Ovarian cysts occur in 50% of females with irregular menses, 30% of females with regular menses, and 6% of postmenopausal women. Ovarian cyst is a frequent diagnosis made in the ED for women with lower abdominal or pelvic pain.
The etiology varies based on the developmental stage of the patient and the hormonal stimulation present.
Infertility (4-fold increase)
(more causes at above link, I thought that I'd stop at hypothyroidism as that is pertinent to our discussion...)
"Typically, ovarian cysts are functional (not disease related) and occur as a normal process of ovulation. During the days before ovulation, a follicle grows. But at the time of expected ovulation, the follicle fails to break open and release an egg, as it is supposed to. Instead, the fluid within the follicle remains and forms a cyst .
Functional, or physiological, ovarian cysts usually disappear within 8 to 12 weeks without treatment. They are relatively common, and are more common during a woman's childbearing years (puberty to menopause) . Ovarian cysts are rare after menopause."
I haven't looked into any potential correlation between ovarian cysts and ovarian cancer, as there is a correlation between fibrocystic breasts and Breast Cancer . So I don't know if that connection exists. A predisposition to form ovarian cysts CAN lead to PCOS(polycystic ovarian syndrome), however.
There IS a correlation between Iodine insufficiency and ovarian cysts,...the ovaries concentrate a great deal of iodine:
"Iodine can be concentrated in the ovaries, and Russian studies done some years ago showed a relationship between iodine deficiency and the presence of cysts in the ovaries. The greater the iodine deficiency, the more ovarian cysts a woman produces. In its extreme form, this condition is known as polycystic ovarian disease."
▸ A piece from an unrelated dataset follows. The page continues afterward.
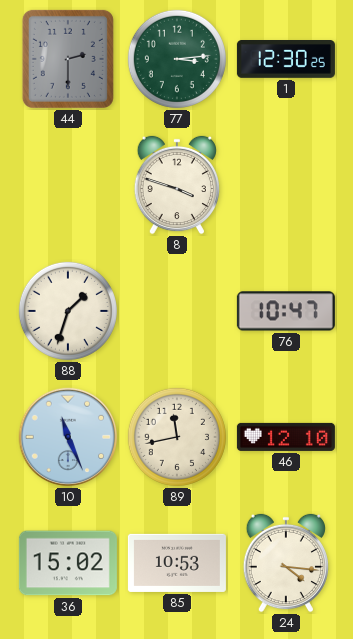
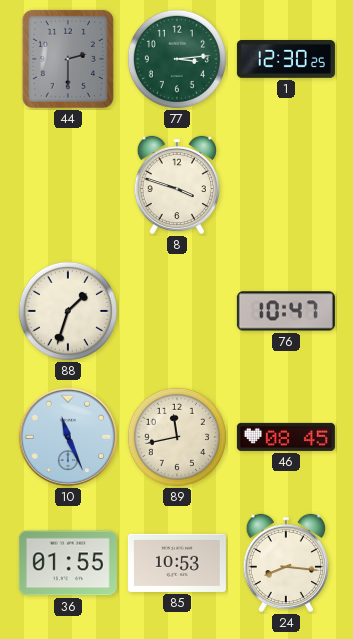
46: 12:10 -> 08:45
36: 15:02 -> 01:55
24: 4:16 -> 8:16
"The presence of iodine in the ovaries was discovered by Scharger at the same time that Baumann found iodine in the thyroid. With the exception of the thyroid the ovaries contain the highest concentration of iodine. Carter has shown that there is a cyclic change of the ovarian iodine content associated with ovarian activity, that is, the iodine concentration is highest at the peak of ovarian activity and becomes lower with the decline of ovarian activity"
"The ovaries participate directly in iodine metabolism."
"The pattern of iodine concentration in the ovaries coincides with the activity of the ovaries.... This strongly suggests that the iodine fraction in the ovary is either stored or manufactured by the ovary."
“Iodine deficiency may cause the ovaries to develop cysts, nodules and scar tissue. At its worse this ovarian pathology is very similar to that of polycystic ovarian syndrome (PCOS). As of the writing of this article I have five PCOS patients. The patients have successfully been brought under control with the use of 50 mg of iodine per day. Control with these patients meaning cysts are gone, periods every 28 days and type 2 diabetes mellitus under control.”